- THE PROBLEM
Your transcription must include every record word for word and no pictures.

--- START ---

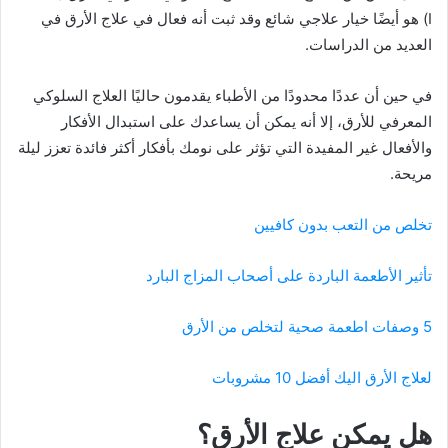
I) هو أيضًا خيار علاجي شائع وقد ثبت أنه فعال في علاج الأرق في
العديد من الدراسات.
في حين أن عددًا محدودًا من الأطباء يقدمون حاليًا العلاج السلوكي
المعرفي للأرق، إلا أنه يمكن أن يساعدك على استبدال الأفكار
والأفعال غير المفيدة التي تؤثر على نومك بأفكار أكثر فائدة تعزز ليلة
مريحة.
تخلص من التعب بدون كافيين
تأثير الأطعمة الباردة على أصحاب المزاج البارد
5 وصفات اطعمة صحية لتخلص من الأرق
لعلاج الأرق اليك أفضل 10 مشروبات
هل يمكن علاج الأرق؟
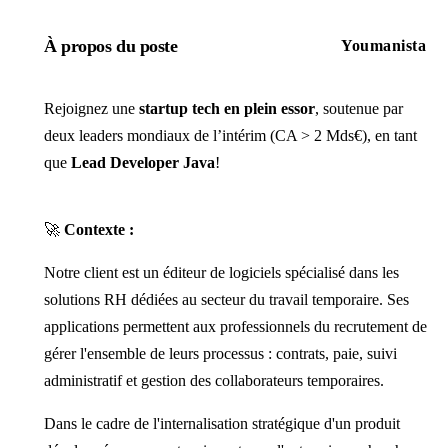
À propos du poste
Youmanista
Rejoignez une
startup tech en plein essor
, soutenue par
deux leaders mondiaux de l’intérim (CA > 2 Mds€), en tant
que
Lead Developer Java
!
🚀
Contexte :
Notre client est un éditeur de logiciels spécialisé dans les
solutions RH dédiées au secteur du travail temporaire. Ses
applications permettent aux professionnels du recrutement de
gérer l'ensemble de leurs processus : contrats, paie, suivi
administratif et gestion des collaborateurs temporaires.
Dans le cadre de l'internalisation stratégique d'un produit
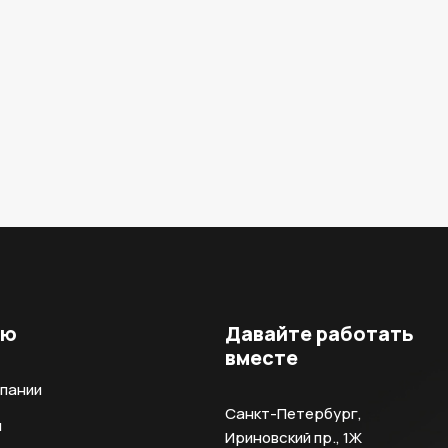
ню
Давайте работать
вместе
мпании
Санкт-Петербург,
и
Ириновский пр., 1Ж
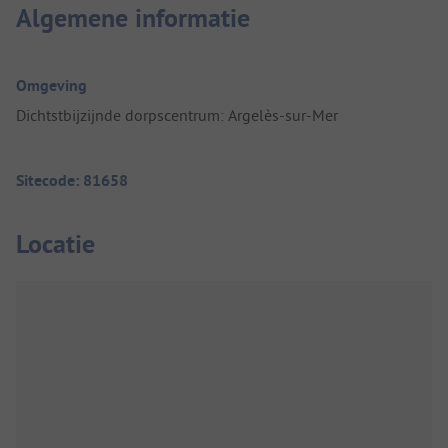
Algemene informatie
Omgeving
Dichtstbijzijnde dorpscentrum: Argelès-sur-Mer
Sitecode: 81658
Locatie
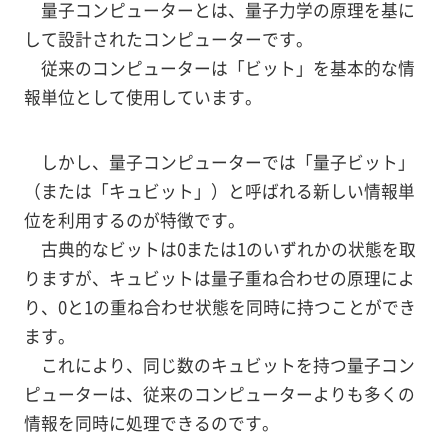
量子コンピューターとは、量子力学の原理を基に
して設計されたコンピューターです。
従来のコンピューターは「ビット」を基本的な情
報単位として使用しています。
しかし、量子コンピューターでは「量子ビット」
（または「キュビット」）と呼ばれる新しい情報単
位を利用するのが特徴です。
古典的なビットは0または1のいずれかの状態を取
りますが、キュビットは量子重ね合わせの原理によ
り、0と1の重ね合わせ状態を同時に持つことができ
ます。
これにより、同じ数のキュビットを持つ量子コン
ピューターは、従来のコンピューターよりも多くの
情報を同時に処理できるのです。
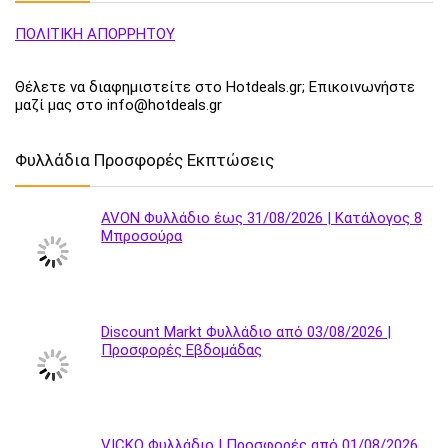
ΠΟΛΙΤΙΚΗ ΑΠΟΡΡΗΤΟΥ
Θέλετε να διαφημιστείτε στο Hotdeals.gr; Επικοινωνήστε
μαζί μας στο info@hotdeals.gr
Φυλλάδια Προσφορές Εκπτώσεις
AVON Φυλλάδιο έως 31/08/2026 | Κατάλογος 8
Μπροσούρα
Discount Markt Φυλλάδιο από 03/08/2026 |
Προσφορές Εβδομάδας
VICKO Φυλλάδιο | Προσφορές από 01/08/2026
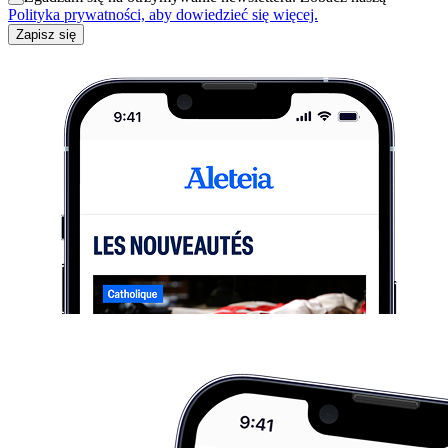
Polityka prywatności, aby dowiedzieć się więcej.
Zapisz się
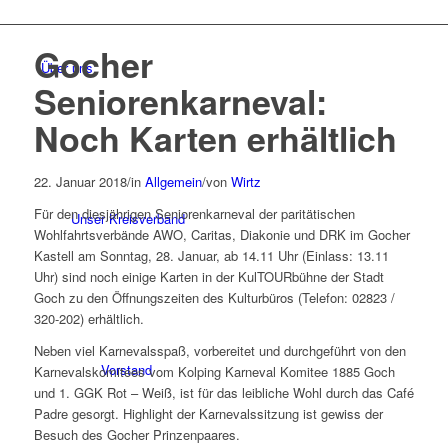
Gocher
Über uns
Seniorenkarneval:
Noch Karten erhältlich
22. Januar 2018
/
in
Allgemein
/
von
Wirtz
Für den diesjährigen Seniorenkarneval der paritätischen
Unser Kreisverband
Wohlfahrtsverbände AWO, Caritas, Diakonie und DRK im Gocher
Kastell am Sonntag, 28. Januar, ab 14.11 Uhr (Einlass: 13.11
Uhr) sind noch einige Karten in der KulTOURbühne der Stadt
Goch zu den Öffnungszeiten des Kulturbüros (Telefon: 02823 /
320-202) erhältlich.
Neben viel Karnevalsspaß, vorbereitet und durchgeführt von den
Vorstand
Karnevalskomitees vom Kolping Karneval Komitee 1885 Goch
und 1. GGK Rot – Weiß, ist für das leibliche Wohl durch das Café
Padre gesorgt. Highlight der Karnevalssitzung ist gewiss der
Besuch des Gocher Prinzenpaares.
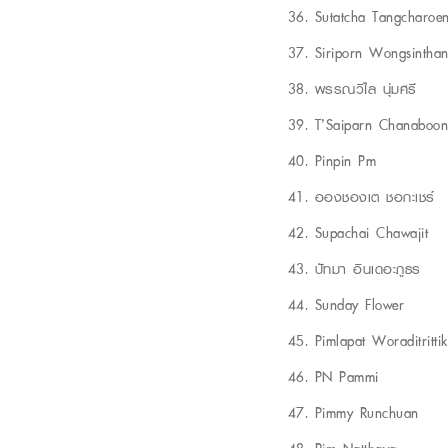
Sutatcha Tangcharoe
Siriporn Wongsinthan
พรรณวิไล นุ่มศรี
T’Saiparn Chanaboon
Pinpin Pm
อองชองเต ชอกะเชร์
Supachai Chawajit
ปัทมา อินเดอะภูธร
Sunday Flower
Pimlapat Woraditrittik
PN Pammi
Pimmy Runchuan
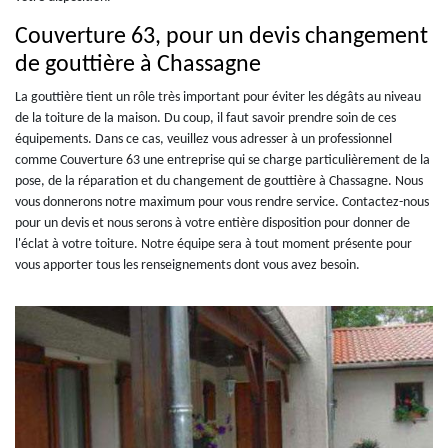
Couverture 63, pour un devis changement
de gouttière à Chassagne
La gouttière tient un rôle très important pour éviter les dégâts au niveau
de la toiture de la maison. Du coup, il faut savoir prendre soin de ces
équipements. Dans ce cas, veuillez vous adresser à un professionnel
comme Couverture 63 une entreprise qui se charge particulièrement de la
pose, de la réparation et du changement de gouttière à Chassagne. Nous
vous donnerons notre maximum pour vous rendre service. Contactez-nous
pour un devis et nous serons à votre entière disposition pour donner de
l'éclat à votre toiture. Notre équipe sera à tout moment présente pour
vous apporter tous les renseignements dont vous avez besoin.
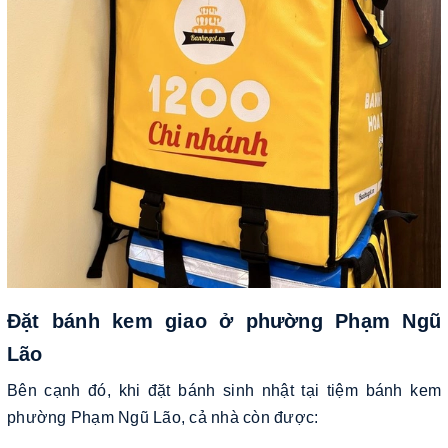
Đặt bánh kem giao ở phường Phạm Ngũ
Lão
Bên cạnh đó, khi đặt bánh sinh nhật tại tiệm bánh kem
phường Phạm Ngũ Lão, cả nhà còn được:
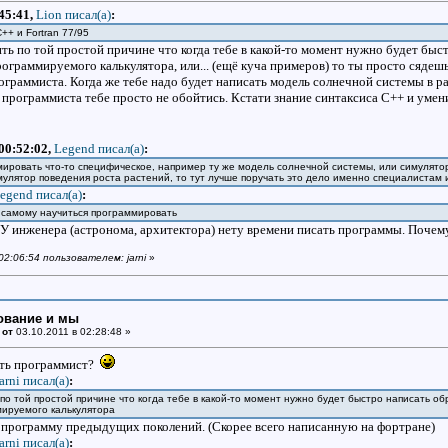
:45:41,
Lion писал(a)
:
+ и Fortran 77/95
ить по той простой причине что когда тебе в какой-то момент нужно будет быс
ограммируемого калькулятора, или... (ещё куча примеров) то ты просто сядеш
граммиста. Когда же тебе надо будет написать модель солнечной системы в ра
з программиста тебе просто не обойтись. Кстати знание синтаксиса С++ и умени
 00:52:02,
Legend писал(a)
:
мировать что-то специфическое, например ту же модель солнечной системы, или симулято
мулятор поведения роста растений, то тут лучше поручать это дело именно специалистам 
egend писал(a)
:
 самому научиться программировать
в. У инженера (астронома, архитектора) нету времени писать программы. Поче
02:06:54 пользователем: jarni
»
ование и мы
 от
03.10.2011 в 02:28:48 »
ть программист?
jarni писал(a)
:
по той простой причине что когда тебе в какой-то момент нужно будет быстро написать обр
мируемого калькулятора
 программу предыдущих поколений. (Скорее всего написанную на фортране)
jarni писал(a)
:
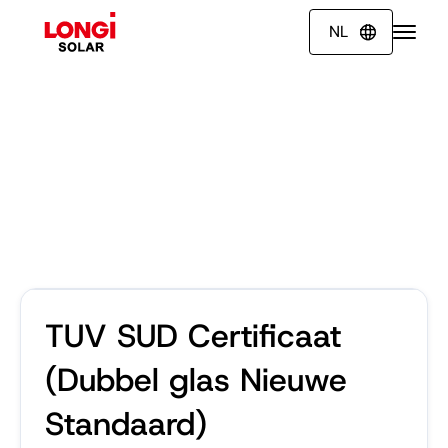
NL

TUV SUD Certificaat
(Dubbel glas Nieuwe
Standaard)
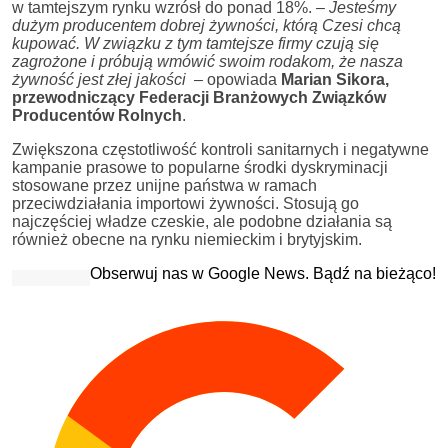
w tamtejszym rynku wzrósł do ponad 18%. –
Jesteśmy
dużym producentem dobrej żywności, którą Czesi chcą
kupować. W związku z tym tamtejsze firmy czują się
zagrożone i próbują wmówić swoim rodakom, że nasza
żywność jest złej jakości –
opowiada
Marian Sikora,
przewodniczący Federacji Branżowych Związków
Producentów Rolnych
.
Zwiększona częstotliwość kontroli sanitarnych i negatywne
kampanie prasowe to popularne środki dyskryminacji
stosowane przez unijne państwa w ramach
przeciwdziałania importowi żywności. Stosują go
najczęściej władze czeskie, ale podobne działania są
również obecne na rynku niemieckim i brytyjskim.
Obserwuj nas w Google News. Bądź na bieżąco!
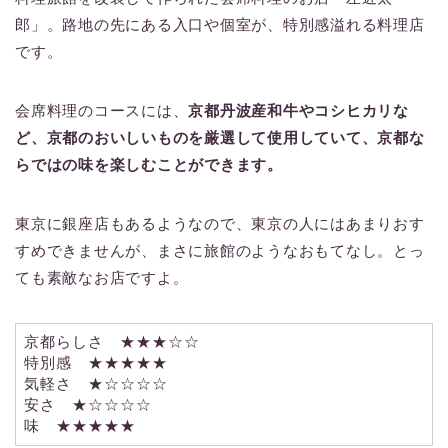
郎」。路地の先にある入口や個室が、特別感溢れる料理店
です。
会席料理のコースには、
京都丹波産和牛やコシヒカリな
ど、京都のおいしいものを厳選して使用していて、京都な
らではの味を楽しむことができます。
東京に銀座店もあるようなので、東京の人にはあまりおす
すめできませんが、まさに旅館のようなおもてなし。とっ
ても素敵なお店ですよ。
京都らしさ ★★★☆☆
特別感 ★★★★★
気軽さ ★☆☆☆☆
安さ ★☆☆☆☆
味 ★★★★★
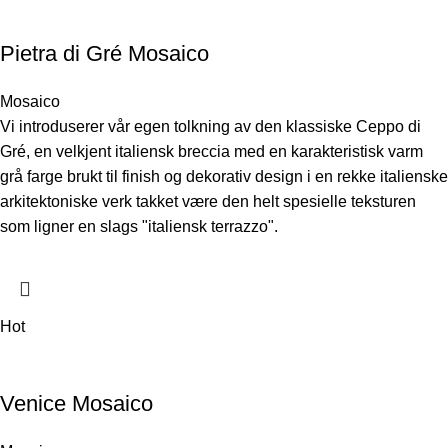
Pietra di Gré Mosaico
Mosaico
Vi introduserer vår egen tolkning av den klassiske Ceppo di
Gré, en velkjent italiensk breccia med en karakteristisk varm
grå farge brukt til finish og dekorativ design i en rekke italienske
arkitektoniske verk takket være den helt spesielle teksturen
som ligner en slags "italiensk terrazzo".
Hot
Venice Mosaico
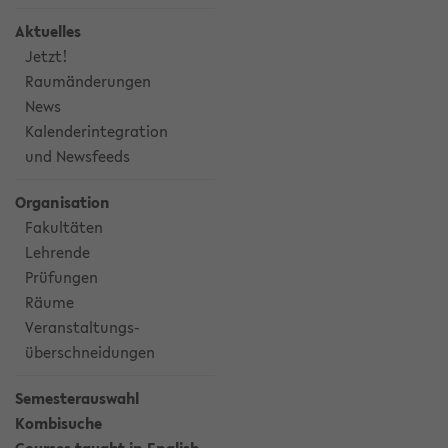
Aktuelles
Jetzt!
Raumänderungen
News
Kalenderintegration
und Newsfeeds
Organisation
Fakultäten
Lehrende
Prüfungen
Räume
Veranstaltungs-
überschneidungen
Semesterauswahl
Kombisuche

--- END ---

- ANSWER SECTION
I) هو أيضًا خيار علاجي شائع وقد ثبت أنه فعال في علاج الأرق في
العديد من الدراسات.
في حين أن عددًا محدودًا من الأطباء يقدمون حاليًا العلاج السلوكي
المعرفي للأرق، إلا أنه يمكن أن يساعدك على استبدال الأفكار
والأفعال غير المفيدة التي تؤثر على نومك بأفكار أكثر فائدة تعزز ليلة
مريحة.
تخلص من التعب بدون كافيين
تأثير الأطعمة الباردة على أصحاب المزاج البارد
5 وصفات اطعمة صحية لتخلص من الأرق
لعلاج الأرق اليك أفضل 10 مشروبات
هل يمكن علاج الأرق؟
À propos du poste
Youmanista
Rejoignez une
startup tech en plein essor
, soutenue par
deux leaders mondiaux de l’intérim (CA > 2 Mds€), en tant
que
Lead Developer Java
!
🚀
Contexte :
Notre client est un éditeur de logiciels spécialisé dans les
solutions RH dédiées au secteur du travail temporaire. Ses
applications permettent aux professionnels du recrutement de
gérer l'ensemble de leurs processus : contrats, paie, suivi
administratif et gestion des collaborateurs temporaires.
Dans le cadre de l'internalisation stratégique d'un produit
ню
Давайте работать
вместе
мпании
Санкт-Петербург,
и
Ириновский пр., 1Ж
Algemene informatie
Omgeving
Dichtstbijzijnde dorpscentrum: Argelès-sur-Mer
Sitecode: 81658
Locatie
量子コンピューターとは、量子力学の原理を基に
して設計されたコンピューターです。
従来のコンピューターは「ビット」を基本的な情
報単位として使用しています。
しかし、量子コンピューターでは「量子ビット」
（または「キュビット」）と呼ばれる新しい情報単
位を利用するのが特徴です。
古典的なビットは0または1のいずれかの状態を取
りますが、キュビットは量子重ね合わせの原理によ
り、0と1の重ね合わせ状態を同時に持つことができ
ます。
これにより、同じ数のキュビットを持つ量子コン
ピューターは、従来のコンピューターよりも多くの
情報を同時に処理できるのです。
ΠΟΛΙΤΙΚΗ ΑΠΟΡΡΗΤΟΥ
Θέλετε να διαφημιστείτε στο Hotdeals.gr; Επικοινωνήστε
μαζί μας στο info@hotdeals.gr
Φυλλάδια Προσφορές Εκπτώσεις
AVON Φυλλάδιο έως 31/08/2026 | Κατάλογος 8
Μπροσούρα
Discount Markt Φυλλάδιο από 03/08/2026 |
Προσφορές Εβδομάδας
VICKO Φυλλάδιο | Προσφορές από 01/08/2026
Polityka prywatności, aby dowiedzieć się więcej.
Zapisz się
Gocher
Über uns
Seniorenkarneval:
Noch Karten erhältlich
22. Januar 2018
/
in
Allgemein
/
von
Wirtz
Für den diesjährigen Seniorenkarneval der paritätischen
Unser Kreisverband
Wohlfahrtsverbände AWO, Caritas, Diakonie und DRK im Gocher
Kastell am Sonntag, 28. Januar, ab 14.11 Uhr (Einlass: 13.11
Uhr) sind noch einige Karten in der KulTOURbühne der Stadt
Goch zu den Öffnungszeiten des Kulturbüros (Telefon: 02823 /
320-202) erhältlich.
Neben viel Karnevalsspaß, vorbereitet und durchgeführt von den
Vorstand
Karnevalskomitees vom Kolping Karneval Komitee 1885 Goch
und 1. GGK Rot – Weiß, ist für das leibliche Wohl durch das Café
Padre gesorgt. Highlight der Karnevalssitzung ist gewiss der
Besuch des Gocher Prinzenpaares.
Sutatcha Tangcharoe
Siriporn Wongsinthan
พรรณวิไล นุ่มศรี
T’Saiparn Chanaboon
Pinpin Pm
อองชองเต ชอกะเชร์
Supachai Chawajit
ปัทมา อินเดอะภูธร
Sunday Flower
Pimlapat Woraditrittik
PN Pammi
Pimmy Runchuan
Couverture 63, pour un devis changement
de gouttière à Chassagne
La gouttière tient un rôle très important pour éviter les dégâts au niveau
de la toiture de la maison. Du coup, il faut savoir prendre soin de ces
équipements. Dans ce cas, veuillez vous adresser à un professionnel
comme Couverture 63 une entreprise qui se charge particulièrement de la
pose, de la réparation et du changement de gouttière à Chassagne. Nous
vous donnerons notre maximum pour vous rendre service. Contactez-nous
pour un devis et nous serons à votre entière disposition pour donner de
l'éclat à votre toiture. Notre équipe sera à tout moment présente pour
vous apporter tous les renseignements dont vous avez besoin.
Đặt bánh kem giao ở phường Phạm Ngũ
Lão
Bên cạnh đó, khi đặt bánh sinh nhật tại tiệm bánh kem
phường Phạm Ngũ Lão, cả nhà còn được:
:45:41,
Lion писал(a)
:
+ и Fortran 77/95
ить по той простой причине что когда тебе в какой-то момент нужно будет быс
ограммируемого калькулятора, или... (ещё куча примеров) то ты просто сядеш
граммиста. Когда же тебе надо будет написать модель солнечной системы в ра
з программиста тебе просто не обойтись. Кстати знание синтаксиса С++ и умени
 00:52:02,
Legend писал(a)
:
мировать что-то специфическое, например ту же модель солнечной системы, или симулято
мулятор поведения роста растений, то тут лучше поручать это дело именно специалистам 
egend писал(a)
:
 самому научиться программировать
в. У инженера (астронома, архитектора) нету времени писать программы. Поче
02:06:54 пользователем: jarni
»
ование и мы
 от
03.10.2011 в 02:28:48 »
ть программист?
jarni писал(a)
:
по той простой причине что когда тебе в какой-то момент нужно будет быстро написать обр
мируемого калькулятора
 программу предыдущих поколений. (Скорее всего написанную на фортране)
jarni писал(a)
:
NL

TUV SUD Certificaat
(Dubbel glas Nieuwe
Standaard)
w tamtejszym rynku wzrósł do ponad 18%. –
Jesteśmy
dużym producentem dobrej żywności, którą Czesi chcą
kupować. W związku z tym tamtejsze firmy czują się
zagrożone i próbują wmówić swoim rodakom, że nasza
żywność jest złej jakości –
opowiada
Marian Sikora,
przewodniczący Federacji Branżowych Związków
Producentów Rolnych
.
Zwiększona częstotliwość kontroli sanitarnych i negatywne
kampanie prasowe to popularne środki dyskryminacji
stosowane przez unijne państwa w ramach
przeciwdziałania importowi żywności. Stosują go
najczęściej władze czeskie, ale podobne działania są
również obecne na rynku niemieckim i brytyjskim.
Obserwuj nas w Google News. Bądź na bieżąco!
郎」。路地の先にある入口や個室が、特別感溢れる料理店
です。
会席料理のコースには、
京都丹波産和牛やコシヒカリな
ど、京都のおいしいものを厳選して使用していて、京都な
らではの味を楽しむことができます。
東京に銀座店もあるようなので、東京の人にはあまりおす
すめできませんが、まさに旅館のようなおもてなし。とっ
ても素敵なお店ですよ。
京都らしさ ★★★☆☆
特別感 ★★★★★
気軽さ ★☆☆☆☆
安さ ★☆☆☆☆
味 ★★★★★
Pietra di Gré Mosaico
Mosaico
Vi introduserer vår egen tolkning av den klassiske Ceppo di
Gré, en velkjent italiensk breccia med en karakteristisk varm
grå farge brukt til finish og dekorativ design i en rekke italienske
arkitektoniske verk takket være den helt spesielle teksturen
som ligner en slags "italiensk terrazzo".
Hot
Venice Mosaico
Aktuelles
Jetzt!
Raumänderungen
News
Kalenderintegration
und Newsfeeds
Organisation
Fakultäten
Lehrende
Prüfungen
Räume
Veranstaltungs-
überschneidungen
Semesterauswahl
Kombisuche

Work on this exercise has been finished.